NURSE WITH WOUND Livin’ Fear Of James Last (Castle Music/Sanctuary)

Nurse With Wound has, for almost thirty years, been the outlet for the ‘musical talents’ of Londoner Steven Stapleton. Often described as industrial, to the artist’s chagrin, Nurse With Wound deal in dada, surrealism and dark humour (check the album title, for example). Yes, there’s a lot of clanking in there as well, which explains the industrial mistagging, but theirs is not the kind of sound you’d be likely to mistake for Nine Inch Nails.

This double CD not-a-compilation – the cover playfully refers to it as “a Nurse With Wound variety pack” - opens with an edited version of “The Six Buttons Of Sex Appeal”, originally found on their 1979 debut album “Chance Meeting On A Dissecting Table Of A Sewing Machine And An Umbrella”, recorded after Stapleton blagged some studio time after mentioning to a studio engineer frustrated by constant advertising and voice-over work that he was a member of an experimental band. Being at the time not a member of an experimental band but a signwriter, Stapleton hurriedly formed Nurse With Wound by telling a couple of friends to get hold of some kind of instruments, with which they made a noise akin to atonal shards of guitar noise being brutalised by broken, steam-powered rhythms. “Dirty Fingernails” is (appropriately enough) a nails-on-blackboard aural assault, like almost half the songs here presented in an edited form. (Edited for what, I wonder? Certainly not radio play.) “Stick That Chick And Feel My Steel Through Your Last Meal” is the kind of oppressive sound collage that might’ve taken up 30 seconds of a Mothers Of Invention album, here stretched out over an eternity. Speaking of which, “Subterranean Zappa Blues” is so obviously a cover of that band’s “Trouble Every Day” I’d feel like an accessory if I didn’t complain that it’s not credited to Frank Zappa. (Note also how that song is extracted from an album with the Beefheart-referencing title “Man With The Woman Face”.) “Die, Flip Or Go To India” is distorted, warped Eno ambience, rendered prickly, paranoid and sinister; “Cold” sounds like a duet for burglar alarm and jackhammer. “The Strange Play Of The Mouth” spikes its sample soup with what sounds like a mutation of Julie Andrews singing “My Favourite Things”, whilst “Swansong” is mostly rolling breakers of white noise.

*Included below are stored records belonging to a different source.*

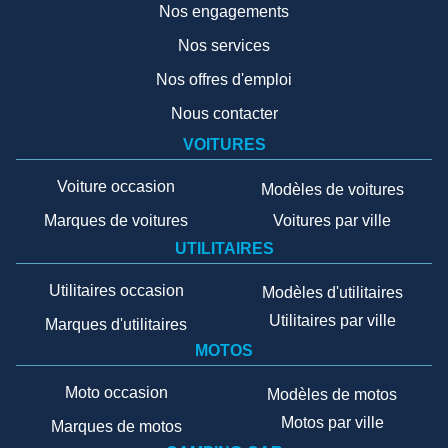
Nos engagements
Nos services
Nos offres d'emploi
Nous contacter
VOITURES
Voiture occasion
Modèles de voitures
Marques de voitures
Voitures par ville
UTILITAIRES
Utilitaires occasion
Modèles d'utilitaires
Utilitaires par ville
Marques d'utilitaires
MOTOS
Moto occasion
Modèles de motos
Motos par ville
Marques de motos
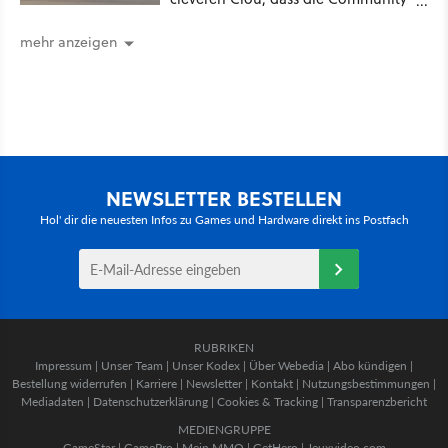
sich fragt, wieso Valve das nicht
gleich so macht
mehr anzeigen
NEWSLETTER BESTELLEN
Hol' dir die neuesten Infos zu Games und Hardware direkt ins Postfach
RUBRIKEN
Impressum
|
Unser Team
|
Unser Kodex
|
Über Webedia
|
Abo kündigen
|
Bestellung widerrufen
|
Karriere
|
Newsletter
|
Kontakt
|
Nutzungsbestimmungen
|
Mediadaten
|
Datenschutzerklärung
|
Cookies & Tracking
|
Transparenzbericht
MEDIENGRUPPE
GameStar
|
GamePro
|
Mein MMO
|
GetHero
|
Jeuxvideo.com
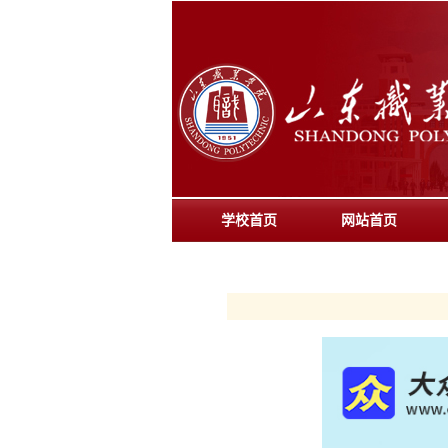
学校首页
网站首页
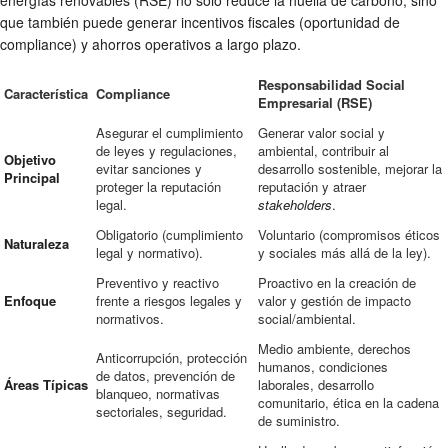
energías renovables (RSE) no solo reduce la huella de carbono, sino
que también puede generar incentivos fiscales (oportunidad de
compliance) y ahorros operativos a largo plazo.
Responsabilidad Social
Característica
Compliance
Empresarial (RSE)
Asegurar el cumplimiento
Generar valor social y
de leyes y regulaciones,
ambiental, contribuir al
Objetivo
evitar sanciones y
desarrollo sostenible, mejorar la
Principal
proteger la reputación
reputación y atraer
legal.
stakeholders
.
Obligatorio (cumplimiento
Voluntario (compromisos éticos
Naturaleza
legal y normativo).
y sociales más allá de la ley).
Preventivo y reactivo
Proactivo en la creación de
Enfoque
frente a riesgos legales y
valor y gestión de impacto
normativos.
social/ambiental.
Medio ambiente, derechos
Anticorrupción, protección
humanos, condiciones
de datos, prevención de
Áreas Típicas
laborales, desarrollo
blanqueo, normativas
comunitario, ética en la cadena
sectoriales, seguridad.
de suministro.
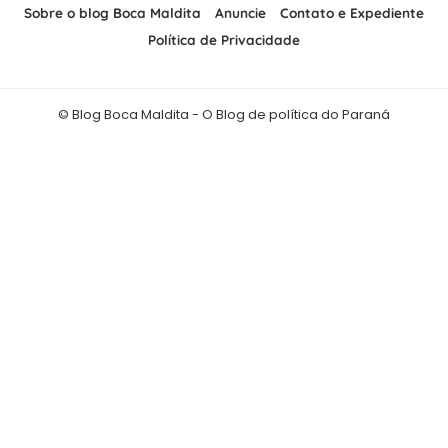
Sobre o blog Boca Maldita
Anuncie
Contato e Expediente
Política de Privacidade
© Blog Boca Maldita - O Blog de política do Paraná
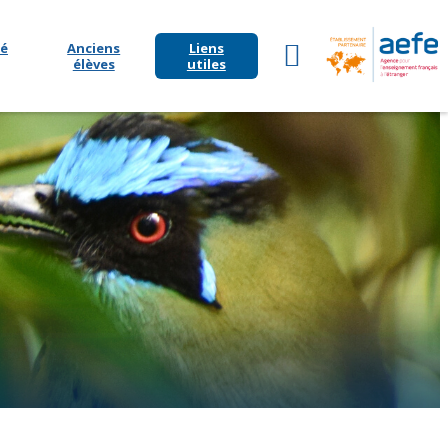
é
Anciens
Liens
élèves
utiles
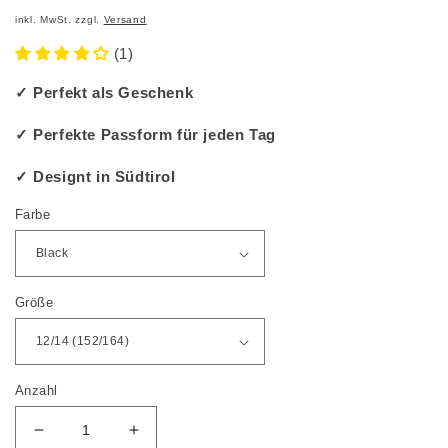
inkl. MwSt. zzgl.
Versand
(1)
✓ Perfekt als Geschenk
✓ Perfekte Passform für jeden Tag
✓ Designt in Südtirol
Farbe
Größe
Anzahl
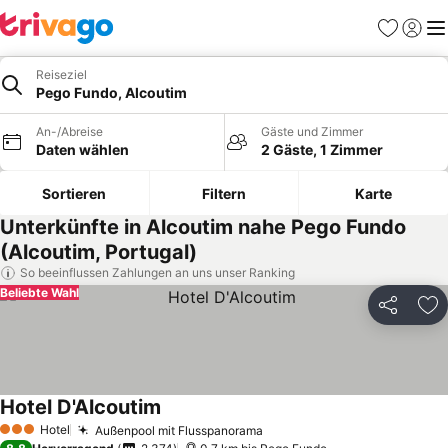
Favoriten
Einlog
Me
Reiseziel
Pego Fundo, Alcoutim
An-/Abreise
Gäste und Zimmer
Daten wählen
2 Gäste, 1 Zimmer
Sortieren
Filtern
Karte
Unterkünfte in Alcoutim nahe Pego Fundo
(Alcoutim, Portugal)
So beeinflussen Zahlungen an uns unser Ranking
Beliebte Wahl
Teilen
Zu
Hotel D'Alcoutim
Hotel
Außenpool mit Flusspanorama
3 Sterne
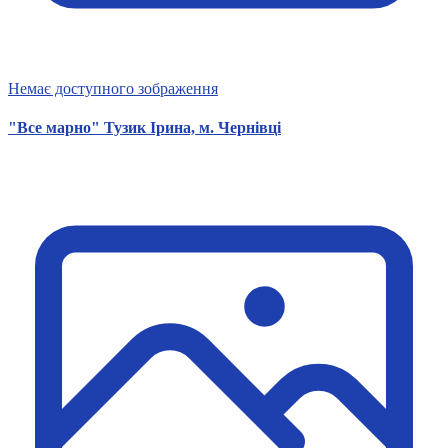
Немає доступного зображення
"Все марно" Тузик Ірина, м. Чернівці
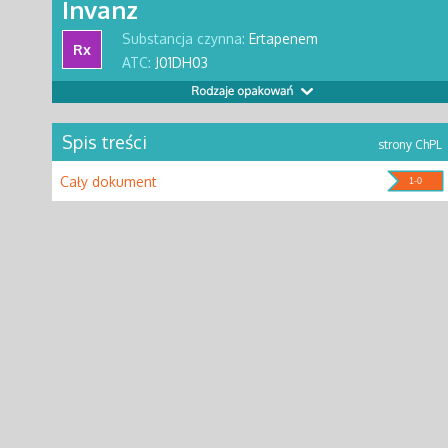
Invanz
Substancja czynna:
Ertapenem
Rx
ATC:
J01DH03
Spis treści
strony ChPL
Cały dokument
1-0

Slyly, the compilation’s less accessible moments seem to be crowded on the first disc, perhaps in a deliberate attempt to scare off the less committed listener. By comparison, the second CD is a gentle downhill amble. The rambling storytelling of “A New Dress” is a bizarre highlight and the likes of “Two Shaves And A Shine” and “Rock ‘N’ Roll Station” are perhaps about as close to commercial – i.e. not very – as the album passes, being a slab of babbled, Chumbawamba-esque paranoia and a sparse, beaty cut-up recitative respectively. The closing remix of “I Was No Longer His Dominant” is strongly reminiscent of John Cale’s “The Jeweller” in presentation – a drone-backed narrative – if not in plot.

Not quite as scary as I might’ve anticipated, “Livin’ Fear Of James Last” will have definite appeal for a certain kind of record buyer: if your idea of a restful evening in is one spent spinning albums by Eno, Beefheart and Zappa, taking breaks in between to stick your head in a cement mixer, Nurse With Wound are the band for you.